В этом «совсем мужике» было столько загадочного, столько серьезного — упаси бог, не о деловитости речь, а о высшей духовной серьезности, — что им тоже ничего не оставалось, как влюбиться. А прочитал им Савва следующее:
Нет, нет — наш путь иной… И дик и страшен вам,
Чернильных жарких битв копеечным бойцам,
Подъятый факел Немезиды;
Вам низость по душе, вам смех страшнее зла,
Вы сердцем любите лишь лай из-за угла
Да бой петуший за обиды!
И где же вам любить, и где же вам страдать
Страданием любви распятого за братий?
И где же вам чело бестрепетно подъять
Пред взмахом топора общественных понятий?
Нет, нет — наш путь иной, и крест не вам нести:
Тяжел, не по плечам, и вы на полпути
Сробеете пред общим криком…
— Чьи же это стихи? — спросила виновато Варя.
— Аполлона Григорьева.
— Григорьева?
— К сожалению, теперь это забытый поэт.
— Еще! Пожалуйста, еще что-нибудь. Если помните…
Над тобою мне тайная сила дана,
Это — сила звезды роковой.
Есть преданье — сама ты преданий полна,—
Так послушай: бывает порой,
В небесах загорится, средь сонма светил,
Небывалое вдруг иногда,
И гореть ему ярко господь присудил —
Но падучая это звезда…
— Давайте устроим сейчас дома гадание, — предложила Анастасия. — Сейчас самое время вызывать духов.
— И вызовем вашего Григорьева.
«Э, черт!» — выругался про себя Савва.
Он ловко и быстро причалил к берегу, помог девицам выйти из лодки.

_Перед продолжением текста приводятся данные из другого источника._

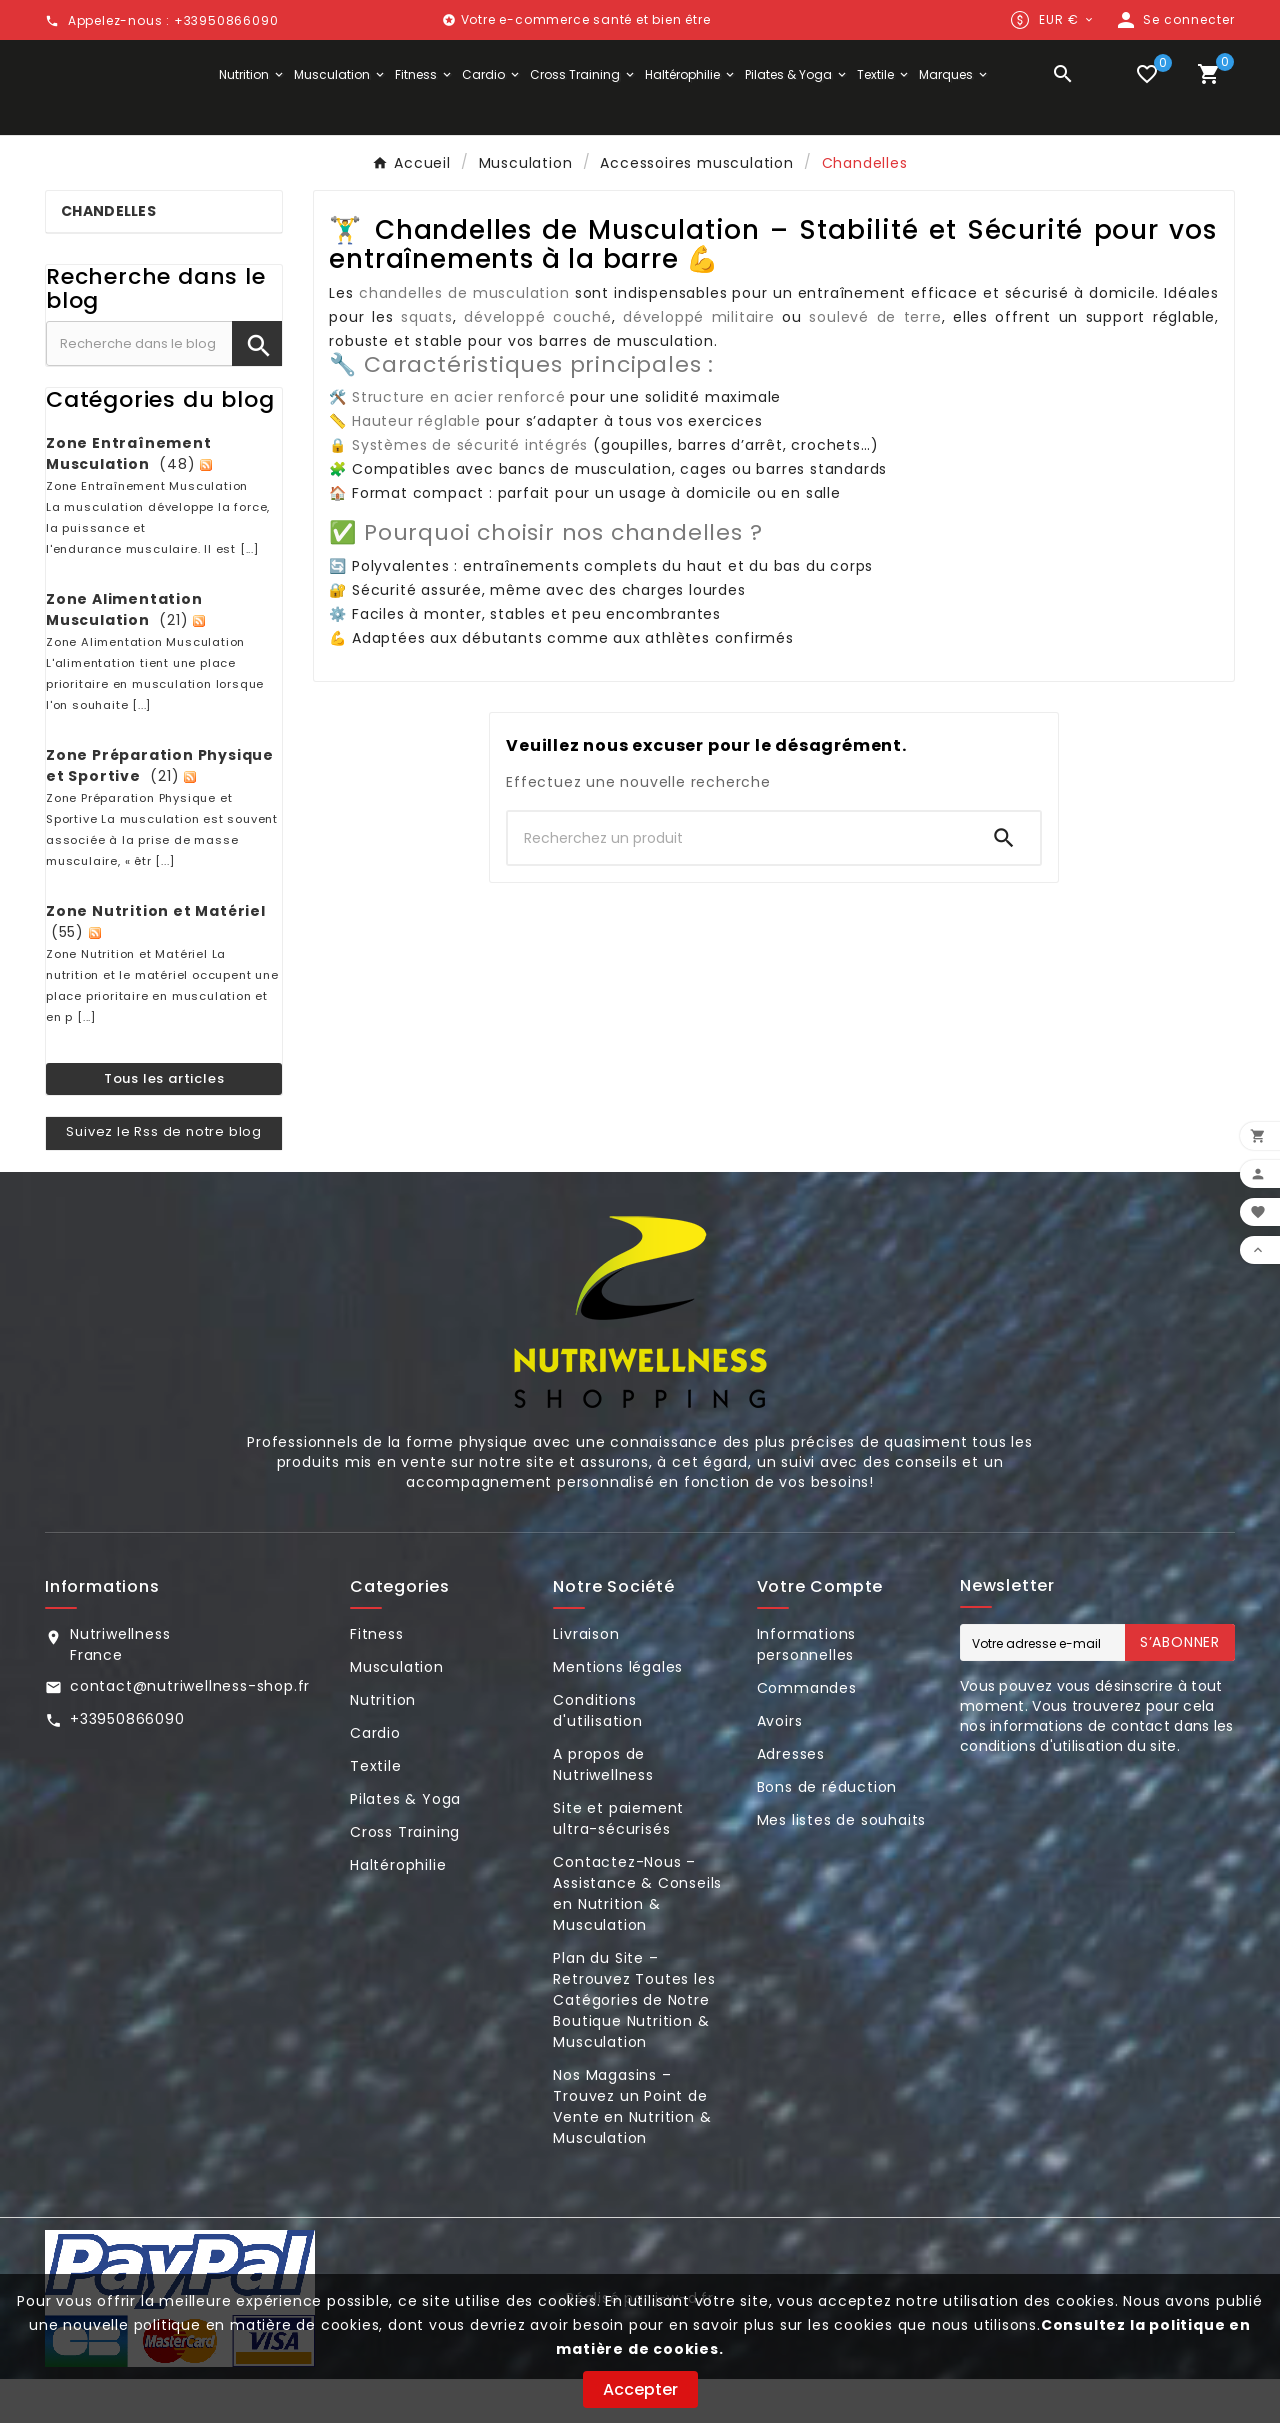  I want to click on Haltérophilie, so click(398, 1909).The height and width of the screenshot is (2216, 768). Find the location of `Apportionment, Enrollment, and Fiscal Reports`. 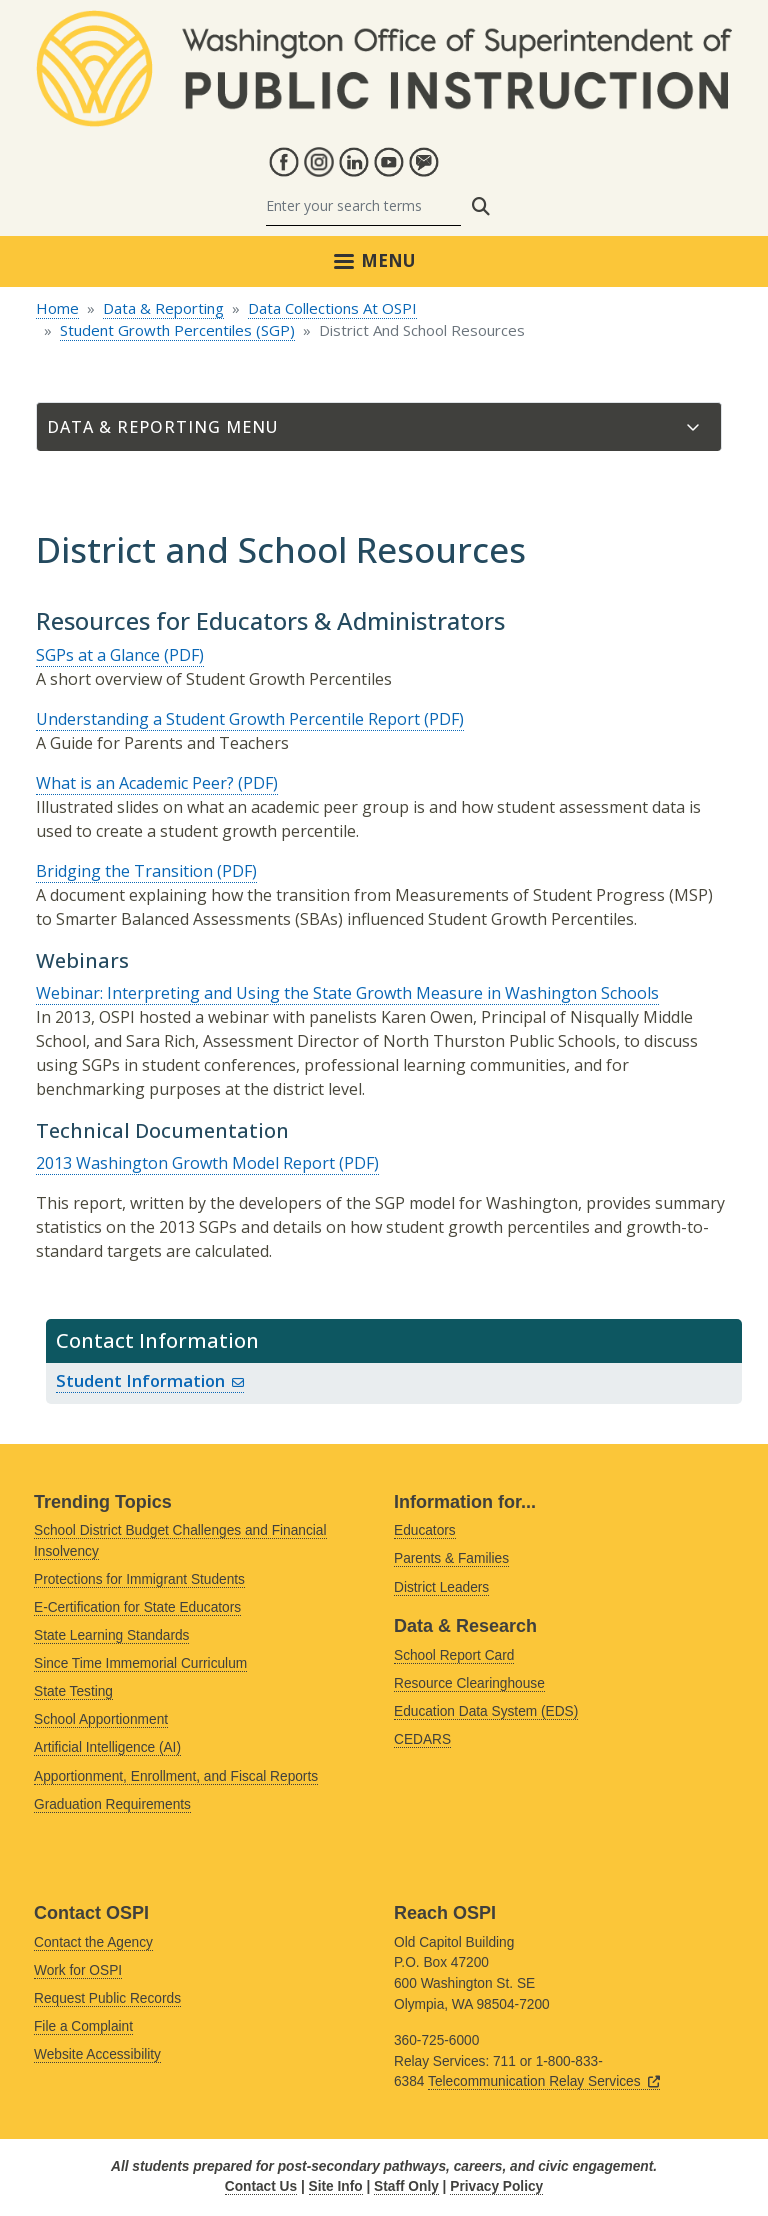

Apportionment, Enrollment, and Fiscal Reports is located at coordinates (176, 1776).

— Так что же, погадаем? — опять спросила Анастасия.
— Нет, — сказал Савва. — Я не люблю.
Молча проводил растерявшихся девиц.
Разбудил кучера, приказал везти себя в Зуево, в игорный дом.
Вся дорога была лесом, и Савва с удовольствием поглаживал в кармане щеголеватую рукоятку револьвера.

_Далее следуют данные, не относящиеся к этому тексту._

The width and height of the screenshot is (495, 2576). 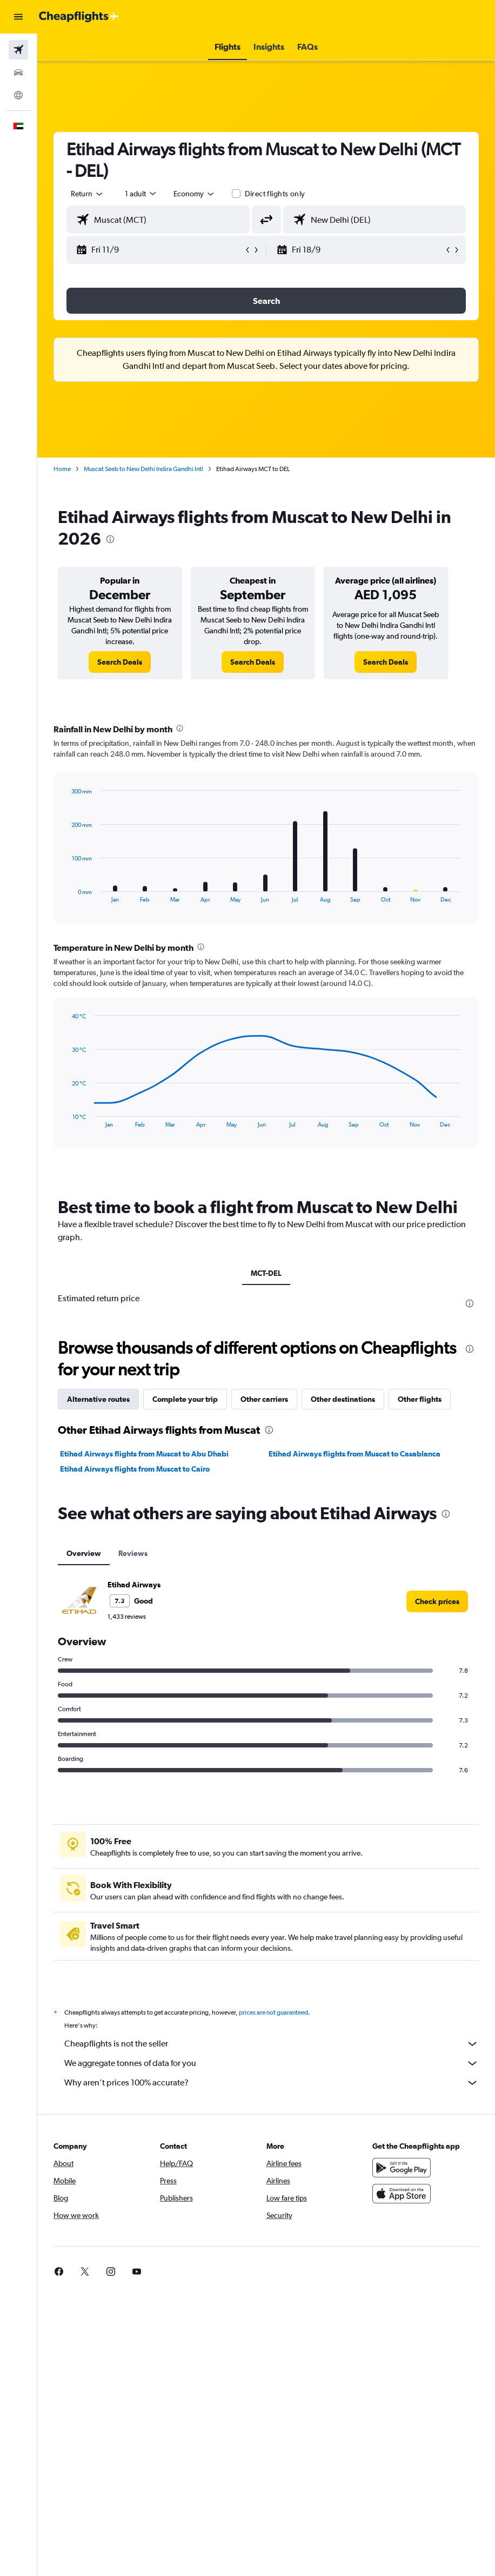 What do you see at coordinates (271, 2082) in the screenshot?
I see `Why aren’t prices 100% accurate?` at bounding box center [271, 2082].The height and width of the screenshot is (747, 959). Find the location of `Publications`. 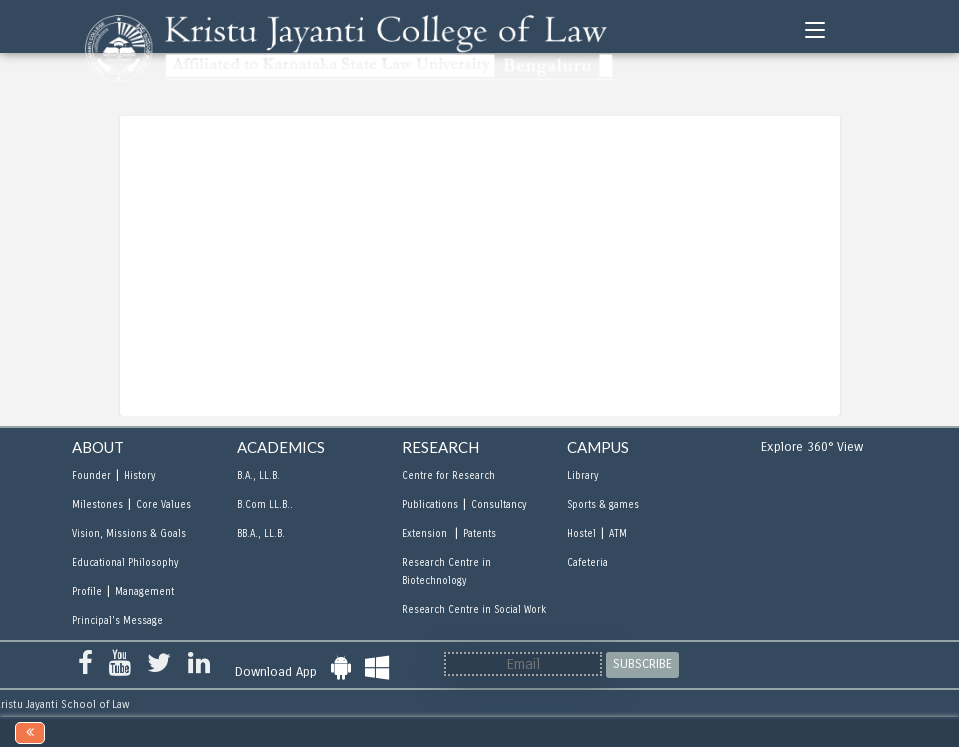

Publications is located at coordinates (430, 505).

«Дуры восторженные!» — выругал он девиц, чтобы поставить на этом происшествии точку.
Тащиться ночью лесом — не лучшее времяпрепровождение, но сидеть одному или, еще хуже, с этими птахами — он не мог.
Наконец засветились огни фабрик.
Слышно было, как стучит машинное сердце его владений. Работала ночная смена.
Переехали мост.
Зуево.
Прокатил мимо спящих деревянных домиков. Через окна был виден теплый свет лампад.
— К «Приюту весны»? — спросил кучер.
— Нет. Туда, где играют.
По берегам тракта, выводившего из Зуева на Владимирку, стояли знаменитые зуевские увеселительные дома. Они процветали вдали от московской полиции, ибо своей откровенной мерзостью притягивали самые тугие кошельки.
Хозяин игорного дома, некий Лачин, был в ту ночь в настроении. Играли довольно крупно и в то же время пристойно.
Савва взял карту, но ставку сделал совершенно мизерную. Лачин, который теперь все свое внимание уделял отпрыску властителей местечка, улыбнулся не без ехидства. Савва проиграл и тотчас полез в бумажник и поставил все, что у него было с собой. Прокатился по залу шепоток, наступила соответствующая моменту тишина, подняли карты. Выиграл отпрыск.